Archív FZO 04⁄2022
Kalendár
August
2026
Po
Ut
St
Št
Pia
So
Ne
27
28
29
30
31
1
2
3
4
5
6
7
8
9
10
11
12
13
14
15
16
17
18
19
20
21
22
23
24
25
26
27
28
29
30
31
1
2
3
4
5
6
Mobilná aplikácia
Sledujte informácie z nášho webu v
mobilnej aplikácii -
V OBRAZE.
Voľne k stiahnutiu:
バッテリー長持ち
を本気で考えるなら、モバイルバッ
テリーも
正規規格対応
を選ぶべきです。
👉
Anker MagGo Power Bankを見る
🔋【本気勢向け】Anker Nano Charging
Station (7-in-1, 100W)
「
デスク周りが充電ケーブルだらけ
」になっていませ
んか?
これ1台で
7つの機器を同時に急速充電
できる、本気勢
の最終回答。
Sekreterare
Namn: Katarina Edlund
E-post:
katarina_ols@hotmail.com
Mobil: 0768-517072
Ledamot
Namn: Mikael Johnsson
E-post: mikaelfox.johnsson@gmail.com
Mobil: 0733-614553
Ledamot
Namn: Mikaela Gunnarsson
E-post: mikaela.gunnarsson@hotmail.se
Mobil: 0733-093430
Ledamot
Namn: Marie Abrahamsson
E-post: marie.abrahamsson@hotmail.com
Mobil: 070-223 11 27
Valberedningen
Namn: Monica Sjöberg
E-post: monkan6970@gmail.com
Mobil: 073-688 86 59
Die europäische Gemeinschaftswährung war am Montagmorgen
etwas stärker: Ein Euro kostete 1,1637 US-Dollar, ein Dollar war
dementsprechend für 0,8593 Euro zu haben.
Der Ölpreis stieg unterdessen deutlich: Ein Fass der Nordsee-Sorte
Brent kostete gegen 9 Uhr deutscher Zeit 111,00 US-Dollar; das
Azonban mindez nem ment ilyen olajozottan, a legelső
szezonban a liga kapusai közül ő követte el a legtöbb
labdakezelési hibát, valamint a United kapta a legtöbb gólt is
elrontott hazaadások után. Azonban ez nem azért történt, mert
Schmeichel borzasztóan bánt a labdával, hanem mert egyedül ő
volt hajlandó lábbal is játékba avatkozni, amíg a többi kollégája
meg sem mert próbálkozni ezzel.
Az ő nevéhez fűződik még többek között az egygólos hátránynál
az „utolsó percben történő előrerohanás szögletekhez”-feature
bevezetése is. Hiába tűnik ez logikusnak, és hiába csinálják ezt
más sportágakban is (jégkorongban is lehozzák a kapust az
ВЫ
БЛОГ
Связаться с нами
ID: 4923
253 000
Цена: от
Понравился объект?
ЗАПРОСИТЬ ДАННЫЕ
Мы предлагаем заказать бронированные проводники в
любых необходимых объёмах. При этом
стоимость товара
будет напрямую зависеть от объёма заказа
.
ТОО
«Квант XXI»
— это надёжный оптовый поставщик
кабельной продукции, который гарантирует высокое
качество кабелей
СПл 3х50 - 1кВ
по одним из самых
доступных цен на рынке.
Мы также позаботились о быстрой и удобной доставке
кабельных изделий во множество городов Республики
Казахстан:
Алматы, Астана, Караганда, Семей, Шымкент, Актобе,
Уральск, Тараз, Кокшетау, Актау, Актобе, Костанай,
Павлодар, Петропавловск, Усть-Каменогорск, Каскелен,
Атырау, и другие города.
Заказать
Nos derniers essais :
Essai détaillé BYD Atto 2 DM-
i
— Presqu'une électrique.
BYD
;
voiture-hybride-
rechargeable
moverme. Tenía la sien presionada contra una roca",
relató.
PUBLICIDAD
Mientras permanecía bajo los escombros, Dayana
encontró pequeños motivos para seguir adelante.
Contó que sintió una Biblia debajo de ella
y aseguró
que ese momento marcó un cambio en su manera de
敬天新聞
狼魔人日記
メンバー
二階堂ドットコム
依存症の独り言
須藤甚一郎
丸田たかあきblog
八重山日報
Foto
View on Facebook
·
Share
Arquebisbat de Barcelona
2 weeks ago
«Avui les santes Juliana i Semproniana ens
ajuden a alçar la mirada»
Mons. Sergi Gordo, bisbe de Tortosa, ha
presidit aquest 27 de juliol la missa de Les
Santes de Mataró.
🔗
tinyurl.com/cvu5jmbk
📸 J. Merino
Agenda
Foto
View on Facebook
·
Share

****************************************

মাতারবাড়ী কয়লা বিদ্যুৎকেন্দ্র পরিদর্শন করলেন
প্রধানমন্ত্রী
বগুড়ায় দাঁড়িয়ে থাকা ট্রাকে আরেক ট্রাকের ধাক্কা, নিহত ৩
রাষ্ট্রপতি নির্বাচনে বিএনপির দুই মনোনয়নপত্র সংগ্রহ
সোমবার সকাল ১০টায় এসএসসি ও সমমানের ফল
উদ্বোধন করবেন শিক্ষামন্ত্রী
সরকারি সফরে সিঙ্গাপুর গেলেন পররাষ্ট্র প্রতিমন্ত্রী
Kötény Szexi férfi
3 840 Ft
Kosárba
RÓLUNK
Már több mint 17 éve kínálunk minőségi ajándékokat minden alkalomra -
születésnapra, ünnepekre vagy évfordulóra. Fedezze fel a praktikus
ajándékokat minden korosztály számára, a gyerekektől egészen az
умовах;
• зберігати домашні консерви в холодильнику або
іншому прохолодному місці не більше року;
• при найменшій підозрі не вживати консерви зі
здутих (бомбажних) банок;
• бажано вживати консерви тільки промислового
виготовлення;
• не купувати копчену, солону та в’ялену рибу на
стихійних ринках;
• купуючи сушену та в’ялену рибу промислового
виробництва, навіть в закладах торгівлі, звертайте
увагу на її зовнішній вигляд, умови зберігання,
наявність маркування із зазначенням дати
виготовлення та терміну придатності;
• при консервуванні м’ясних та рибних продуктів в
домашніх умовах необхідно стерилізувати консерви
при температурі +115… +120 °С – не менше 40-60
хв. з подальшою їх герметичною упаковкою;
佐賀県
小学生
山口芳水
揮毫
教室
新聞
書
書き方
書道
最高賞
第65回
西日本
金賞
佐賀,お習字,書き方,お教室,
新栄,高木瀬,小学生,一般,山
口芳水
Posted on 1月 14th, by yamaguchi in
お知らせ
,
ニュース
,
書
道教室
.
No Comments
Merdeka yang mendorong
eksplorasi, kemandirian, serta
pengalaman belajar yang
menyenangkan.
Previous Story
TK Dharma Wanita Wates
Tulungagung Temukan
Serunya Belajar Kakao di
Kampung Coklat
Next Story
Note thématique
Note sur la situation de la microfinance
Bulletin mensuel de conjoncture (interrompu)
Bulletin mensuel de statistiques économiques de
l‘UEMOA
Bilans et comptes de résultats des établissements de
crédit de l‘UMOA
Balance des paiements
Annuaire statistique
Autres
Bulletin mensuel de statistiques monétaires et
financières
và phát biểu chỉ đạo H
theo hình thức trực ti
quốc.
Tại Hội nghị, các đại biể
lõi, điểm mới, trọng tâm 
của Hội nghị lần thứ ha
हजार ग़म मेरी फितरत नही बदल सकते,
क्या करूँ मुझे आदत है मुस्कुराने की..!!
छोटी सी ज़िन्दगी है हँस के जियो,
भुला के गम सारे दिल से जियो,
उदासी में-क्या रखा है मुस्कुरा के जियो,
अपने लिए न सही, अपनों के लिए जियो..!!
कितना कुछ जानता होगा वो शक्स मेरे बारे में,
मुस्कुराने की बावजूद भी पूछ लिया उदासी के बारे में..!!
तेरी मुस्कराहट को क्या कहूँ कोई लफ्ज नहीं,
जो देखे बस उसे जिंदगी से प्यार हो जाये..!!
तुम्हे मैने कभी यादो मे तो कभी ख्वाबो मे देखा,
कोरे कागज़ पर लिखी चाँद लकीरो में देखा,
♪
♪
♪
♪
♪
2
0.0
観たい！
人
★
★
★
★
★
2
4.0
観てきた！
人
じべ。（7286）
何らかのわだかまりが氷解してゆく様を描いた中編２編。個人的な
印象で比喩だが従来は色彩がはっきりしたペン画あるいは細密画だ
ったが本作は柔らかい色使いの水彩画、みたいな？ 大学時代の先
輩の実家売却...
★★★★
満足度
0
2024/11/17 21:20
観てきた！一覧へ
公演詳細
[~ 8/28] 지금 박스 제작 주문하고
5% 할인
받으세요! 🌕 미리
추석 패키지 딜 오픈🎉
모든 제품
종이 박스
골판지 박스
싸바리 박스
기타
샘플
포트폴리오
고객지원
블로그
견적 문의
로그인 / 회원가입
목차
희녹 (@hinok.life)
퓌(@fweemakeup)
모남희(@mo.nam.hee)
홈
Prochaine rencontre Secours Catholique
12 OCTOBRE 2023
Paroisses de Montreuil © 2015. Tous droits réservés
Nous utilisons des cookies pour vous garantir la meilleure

****************************************

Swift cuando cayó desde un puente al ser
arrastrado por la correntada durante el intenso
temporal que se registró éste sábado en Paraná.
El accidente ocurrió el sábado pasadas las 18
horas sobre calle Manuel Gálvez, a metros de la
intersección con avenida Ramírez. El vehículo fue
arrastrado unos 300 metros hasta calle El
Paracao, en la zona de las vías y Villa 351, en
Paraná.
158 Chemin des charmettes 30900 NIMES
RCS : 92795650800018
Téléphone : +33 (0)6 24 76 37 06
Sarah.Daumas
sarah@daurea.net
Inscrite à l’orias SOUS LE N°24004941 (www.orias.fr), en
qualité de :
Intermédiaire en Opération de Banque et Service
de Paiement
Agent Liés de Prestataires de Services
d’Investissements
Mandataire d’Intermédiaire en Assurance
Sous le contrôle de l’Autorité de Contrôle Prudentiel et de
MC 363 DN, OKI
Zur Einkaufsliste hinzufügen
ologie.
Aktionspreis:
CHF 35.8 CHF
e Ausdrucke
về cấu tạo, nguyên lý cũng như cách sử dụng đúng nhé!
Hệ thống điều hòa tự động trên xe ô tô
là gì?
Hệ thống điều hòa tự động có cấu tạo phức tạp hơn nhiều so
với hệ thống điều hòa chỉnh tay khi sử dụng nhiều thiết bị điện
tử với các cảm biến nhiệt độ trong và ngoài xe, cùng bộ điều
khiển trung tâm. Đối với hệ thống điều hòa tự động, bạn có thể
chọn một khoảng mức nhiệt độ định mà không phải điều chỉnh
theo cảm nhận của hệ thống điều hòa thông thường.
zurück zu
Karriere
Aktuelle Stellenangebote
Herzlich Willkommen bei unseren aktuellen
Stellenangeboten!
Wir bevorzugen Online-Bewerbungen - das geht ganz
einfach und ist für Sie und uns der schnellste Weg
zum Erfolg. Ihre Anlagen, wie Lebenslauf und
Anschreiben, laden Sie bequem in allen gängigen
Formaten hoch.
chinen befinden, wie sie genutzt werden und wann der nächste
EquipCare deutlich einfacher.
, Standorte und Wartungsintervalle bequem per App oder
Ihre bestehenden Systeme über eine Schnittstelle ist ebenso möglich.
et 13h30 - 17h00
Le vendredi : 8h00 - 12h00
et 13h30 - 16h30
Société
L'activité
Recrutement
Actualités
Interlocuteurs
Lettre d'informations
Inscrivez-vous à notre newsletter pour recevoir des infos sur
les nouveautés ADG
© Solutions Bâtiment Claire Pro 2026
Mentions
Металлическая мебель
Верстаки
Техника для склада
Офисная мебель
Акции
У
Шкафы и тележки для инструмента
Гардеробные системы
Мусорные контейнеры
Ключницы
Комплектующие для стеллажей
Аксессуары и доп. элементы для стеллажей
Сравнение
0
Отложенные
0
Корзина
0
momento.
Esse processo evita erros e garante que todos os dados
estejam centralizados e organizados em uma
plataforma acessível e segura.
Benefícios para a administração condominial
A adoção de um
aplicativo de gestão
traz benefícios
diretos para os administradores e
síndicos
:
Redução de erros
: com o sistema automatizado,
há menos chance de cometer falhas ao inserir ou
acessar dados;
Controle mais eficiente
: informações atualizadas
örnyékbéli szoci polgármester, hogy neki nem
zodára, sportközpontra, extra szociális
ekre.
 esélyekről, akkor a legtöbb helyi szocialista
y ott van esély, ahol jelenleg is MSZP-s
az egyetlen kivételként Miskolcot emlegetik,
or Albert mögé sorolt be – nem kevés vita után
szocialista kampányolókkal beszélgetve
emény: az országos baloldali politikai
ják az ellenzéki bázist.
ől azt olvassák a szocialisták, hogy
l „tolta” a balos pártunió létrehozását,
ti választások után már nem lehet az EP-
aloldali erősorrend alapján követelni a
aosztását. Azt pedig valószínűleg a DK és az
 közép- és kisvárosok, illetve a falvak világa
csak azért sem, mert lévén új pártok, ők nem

****************************************

Search the listing above for the lines with "추석 패키지 딜 오픈🎉" and "Nous utilisons des", then output those lines and all lines between them exactly.

WORKED SOLUTION:
추석 패키지 딜 오픈🎉
모든 제품
종이 박스
골판지 박스
싸바리 박스
기타
샘플
포트폴리오
고객지원
블로그
견적 문의
로그인 / 회원가입
목차
희녹 (@hinok.life)
퓌(@fweemakeup)
모남희(@mo.nam.hee)
홈
Prochaine rencontre Secours Catholique
12 OCTOBRE 2023
Paroisses de Montreuil © 2015. Tous droits réservés
Nous utilisons des cookies pour vous garantir la meilleure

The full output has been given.